Paolo Soro

Commissione UE: Il rapporto sul tax-gap in materia di IVA

La pubblicazione passa in rassegna i diversi metodi utilizzati dagli Stati Ue e dalle principali organizzazioni internazionali, come Fondo Monetario e Ocse, per misurare il tax gap dell’imposta sul valore aggiunto.

 “The concept of tax gap” è il titolo del Rapporto presentato nei giorni scorsi dal gruppo di studio istituito presso la Direzione generale della fiscalità e dell’Unione doganale della Commissione europea nell’ambito del programma Fiscalis 2020.

Lo studio definisce il tax gap come la differenza tra il totale dell’imposta sul valore aggiunto teoricamente dovuto secondo le norme vigenti (incluso le esenzioni e le aliquote più basse) e l’ammontare di ciò che viene realmente riscosso dagli Stati in un dato periodo di riferimento. Nell’introduzione il report evidenzia come studiare il tax gap sull’Iva sia più facile rispetto a quello relativo alle imposte dirette. Ciò è dovuto, spiega il documento, al fatto che le norme fiscali sulle imposte dirette sono più complesse e prevedono numerose esenzioni, detrazioni, deduzioni, eccetera, che rendono più difficile l’elaborazione di un metodo di studio efficace.

In Europa il gettito proveniente dall’Iva costituisce una fetta cospicua del totale incassato dai ventotto Stati dell’Unione.
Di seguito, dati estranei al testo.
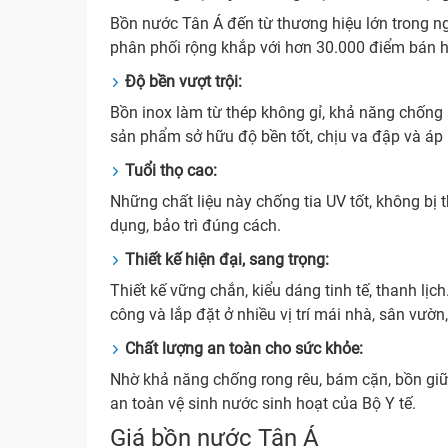
Bồn nước Tân Á đến từ thương hiệu lớn trong n
phân phối rộng khắp với hơn 30.000 điểm bán 
Độ bền vượt trội:
Bồn inox làm từ thép không gỉ, khả năng chống 
sản phẩm sở hữu độ bền tốt, chịu va đập và áp
Tuổi thọ cao:
Những chất liệu này chống tia UV tốt, không bị t
dụng, bảo trì đúng cách.
Thiết kế hiện đại, sang trọng:
Thiết kế vững chắn, kiểu dáng tinh tế, thanh lị
công và lắp đặt ở nhiều vị trí mái nhà, sân vườn,
Chất lượng an toàn cho sức khỏe:
Nhờ khả năng chống rong rêu, bám cặn, bồn giữ
an toàn vệ sinh nước sinh hoạt của Bộ Y tế.
Giá bồn nước Tân Á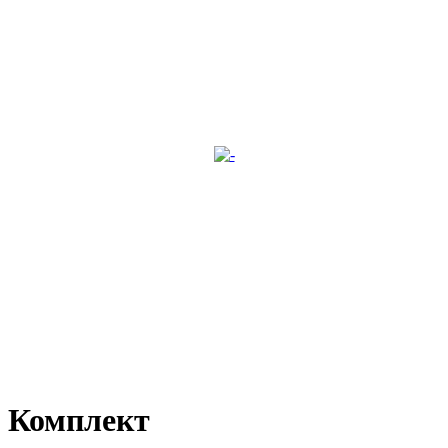
Комплект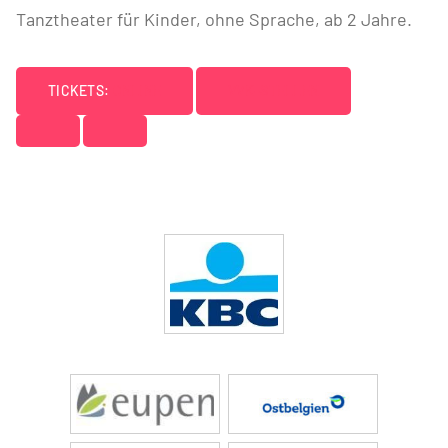
Tanztheater für Kinder, ohne Sprache, ab 2 Jahre.
TICKETS:
ONLINE
VVK-STELLEN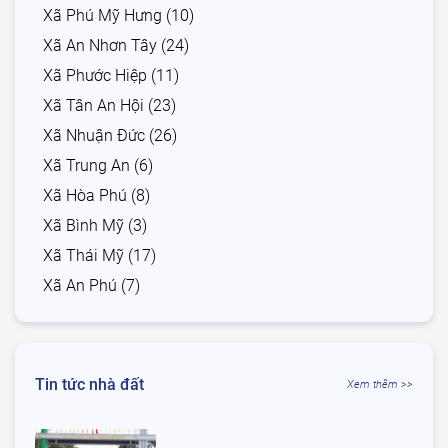
Xã Phú Mỹ Hưng (10)
Xã An Nhơn Tây (24)
Xã Phước Hiệp (11)
Xã Tân An Hội (23)
Xã Nhuận Đức (26)
Xã Trung An (6)
Xã Hòa Phú (8)
Xã Bình Mỹ (3)
Xã Thái Mỹ (17)
Xã An Phú (7)
Tin tức nhà đất
Xem thêm >>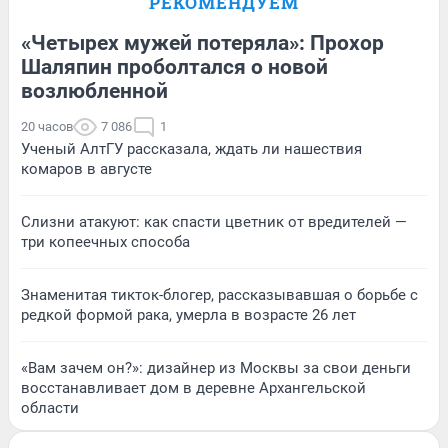
РЕКОМЕНДУЕМ
«Четырех мужей потеряла»: Прохор
Шаляпин проболтался о новой
возлюбленной
20 часов
7 086
1
Ученый АлтГУ рассказала, ждать ли нашествия
комаров в августе
Слизни атакуют: как спасти цветник от вредителей —
три копеечных способа
Знаменитая тикток-блогер, рассказывавшая о борьбе с
редкой формой рака, умерла в возрасте 26 лет
«Вам зачем он?»: дизайнер из Москвы за свои деньги
восстанавливает дом в деревне Архангельской
области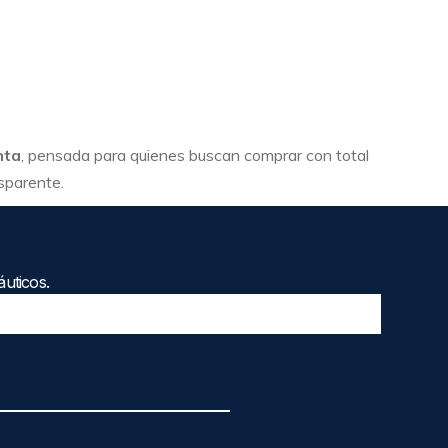
nta
, pensada para quienes buscan comprar con total
nsparente.
uticos.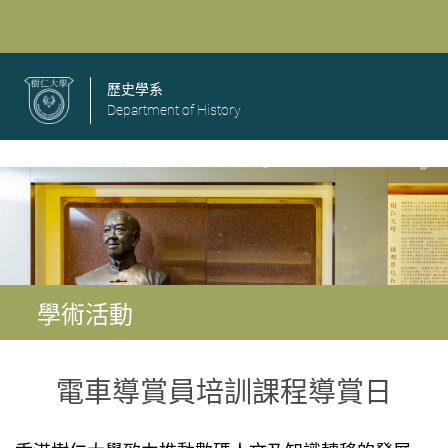
歷史學系
Department of History
學術活動
電車導賞員培訓課程導賞日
Secondo i dati Eurostat più recenti, nel 2014 le tasse sulla produzione e l’import hanno rappresentato la quota più consistente delle entrate europee, pari al 13,6% del Pil di tutti i Paesi membri. Su queste, oltre il 50% derivano proprio dall’Iva.
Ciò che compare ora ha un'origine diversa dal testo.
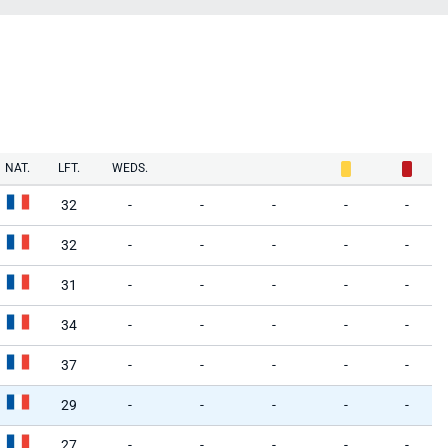
NAT.
LFT.
WEDS.
32
-
-
-
-
-
32
-
-
-
-
-
31
-
-
-
-
-
34
-
-
-
-
-
37
-
-
-
-
-
29
-
-
-
-
-
27
-
-
-
-
-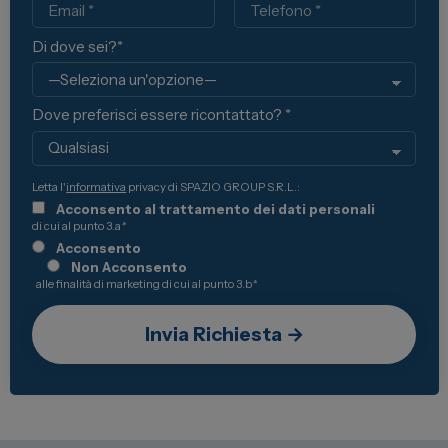
Di dove sei?*
Dove preferisci essere ricontattato? *
Letta l'
informativa
privacy di SPAZIO GROUP S.R.L.:
Acconsento al trattamento dei dati personali
di cui al punto 3.a
*
Acconsento
Non Acconsento
alle finalità di marketing di cui al punto 3.b
*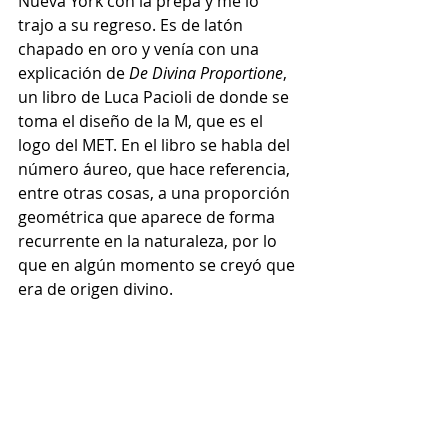
Nueva York con la prepa y me lo 
trajo a su regreso. Es de latón 
chapado en oro y venía con una 
explicación de 
De Divina Proportione
, 
un libro de Luca Pacioli de donde se 
toma el diseño de la M, que es el 
logo del MET. En el libro se habla del 
número áureo, que hace referencia, 
entre otras cosas, a una proporción 
geométrica que aparece de forma 
recurrente en la naturaleza, por lo 
que en algún momento se creyó que 
era de origen divino.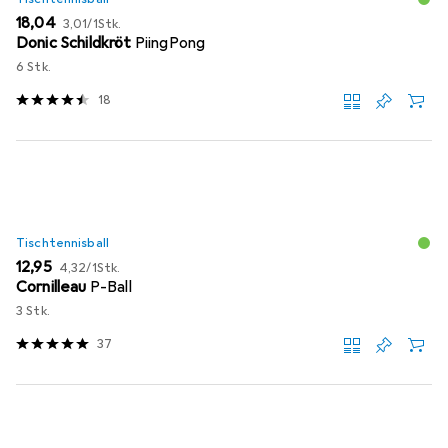
EUR
EUR
18,04
3,01
/
1Stk.
Donic Schildkröt
PiingPong
6 Stk.
18
Tischtennisball
EUR
EUR
12,95
4,32
/
1Stk.
Cornilleau
P-Ball
3 Stk.
37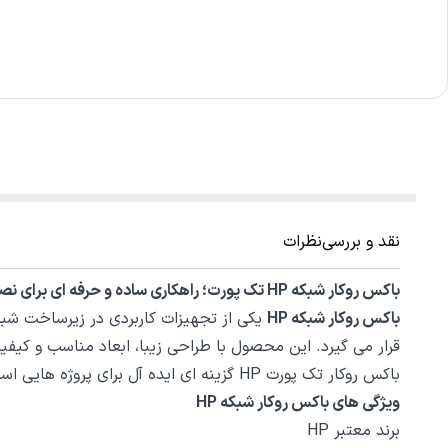
نقد و بررسی
نظرات
باکس روکار شبکه HP تک پورت؛ راهکاری ساده و حرفه ای برای نصب پریز شبکه
باکس روکار شبکه HP
یکی از تجهیزات کاربردی در زیرساخت شبک
قرار می گیرد. این محصول با طراحی زیبا، ابعاد مناسب و کیف
باکس روکار تک پورت HP گزینه ای ایده آل برای پروژه هایی است که امکان استفاده از قوطی های توکار وجود ندارد و نیاز به اجرای سریع و منظم کابل کشی شبکه دارند.
ویژگی های باکس روکار شبکه HP
برند معتبر HP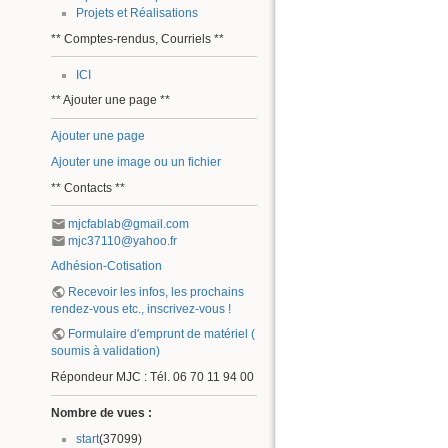
Projets et Réalisations
** Comptes-rendus, Courriels **
ICI
** Ajouter une page **
Ajouter une page
Ajouter une image ou un fichier
** Contacts **
mjcfablab@gmail.com
mjc37110@yahoo.fr
Adhésion-Cotisation
Recevoir les infos, les prochains
rendez-vous etc., inscrivez-vous !
Formulaire d'emprunt de matériel (
soumis à validation)
Répondeur MJC : Tél. 06 70 11 94 00
Nombre de vues :
start
(37099)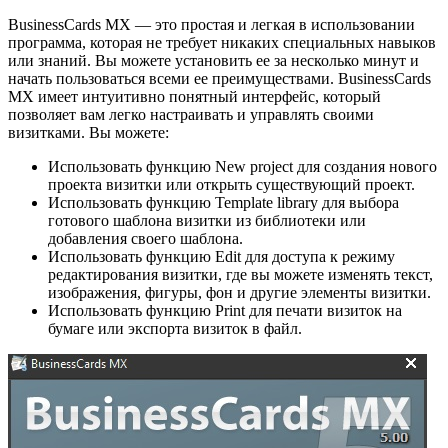
BusinessCards MX — это простая и легкая в использовании
программа, которая не требует никаких специальных навыков
или знаний. Вы можете установить ее за несколько минут и
начать пользоваться всеми ее преимуществами. BusinessCards
MX имеет интуитивно понятный интерфейс, который
позволяет вам легко настраивать и управлять своими
визитками. Вы можете:
Использовать функцию New project для создания нового
проекта визитки или открыть существующий проект.
Использовать функцию Template library для выбора
готового шаблона визитки из библиотеки или
добавления своего шаблона.
Использовать функцию Edit для доступа к режиму
редактирования визитки, где вы можете изменять текст,
изображения, фигуры, фон и другие элементы визитки.
Использовать функцию Print для печати визиток на
бумаге или экспорта визиток в файл.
Il progetto sull’Imposta sul valore aggiunto presentato in questi giorni dalla Commissione europea, inoltre, ha reso pubblico come gli Stati Ue, per colpa dell’evasione fiscale, perdano un gettito potenziale pari a 170 miliardi di Iva, un terzo dei quali a causa delle frodi transfrontaliere.
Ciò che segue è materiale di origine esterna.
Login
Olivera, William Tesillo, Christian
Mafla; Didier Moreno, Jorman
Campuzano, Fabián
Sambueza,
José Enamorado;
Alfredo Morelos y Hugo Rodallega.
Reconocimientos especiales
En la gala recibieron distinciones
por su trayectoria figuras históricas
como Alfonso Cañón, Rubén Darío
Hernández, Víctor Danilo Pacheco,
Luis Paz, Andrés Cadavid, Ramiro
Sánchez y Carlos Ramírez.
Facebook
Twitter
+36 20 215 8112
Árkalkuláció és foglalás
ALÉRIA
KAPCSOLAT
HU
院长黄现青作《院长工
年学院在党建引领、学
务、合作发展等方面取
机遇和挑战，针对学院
La differenza tra le imposte teoricamente dovute e quelle effettivamente pagate dai contribuenti rappresenta una perdita di gettito erariale che influenza negativamente la politica fiscale, la spesa pubblica e, in più in generale, l’intera economia di uno Stato. Studiare il tax gap, quindi, diventa di fondamentale importanza per prevenire e contrastare l’evasione. In particolare, gli studi sul mancato gettito possono essere utilizzati nella gestione dei rischi connessi all’evasione fiscale e alle frodi, per valutare e/o monitorare gli effetti potenziali che potrebbe avere alcune misure legislative o amministrative sul fisco e sulle politiche di bilancio, o semplicemente per capire le ragioni per cui i contribuenti non versano le imposte dovute. I motivi per cui non si pagano le tasse, infatti, possono essere diversi: si va da forme consapevoli e deliberate di frode e pianificazione fiscale aggressiva, a semplici omissioni, casi di insolvenza, bancarotta o errori nella compilazione della dichiarazione dei redditi.

Il report sottolinea, inoltre, come l’utilità degli studi sul tax gap dipenda dalla metodologa e dai dati impiegati. D’altra parte, la scelta sui metodi con cui portare avanti l’indagine è condizionata da una serie di fattori. Le Amministrazioni fiscali nazionali, in particolare, devono prendere in considerazione la struttura del sistema fiscale, le informazioni che hanno in proprio possesso, le risorse umane e finanziarie a disposizione e i rischi connessi all’area di compliance presa in esame.

Il documento contiene, infine, anche una panoramica delle metodologie utilizzate per calcolare il vat gap dai Paesi membri europei rappresentati all’interno del gruppo di studio (Belgio, Repubblica Ceca, Estonia, Finlandia, Francia, Germania, Italia, Lettonia, Lituania, Polonia, Portogallo, Repubblica Slovacca, Slovenia, Spagna, Gran Bretagna).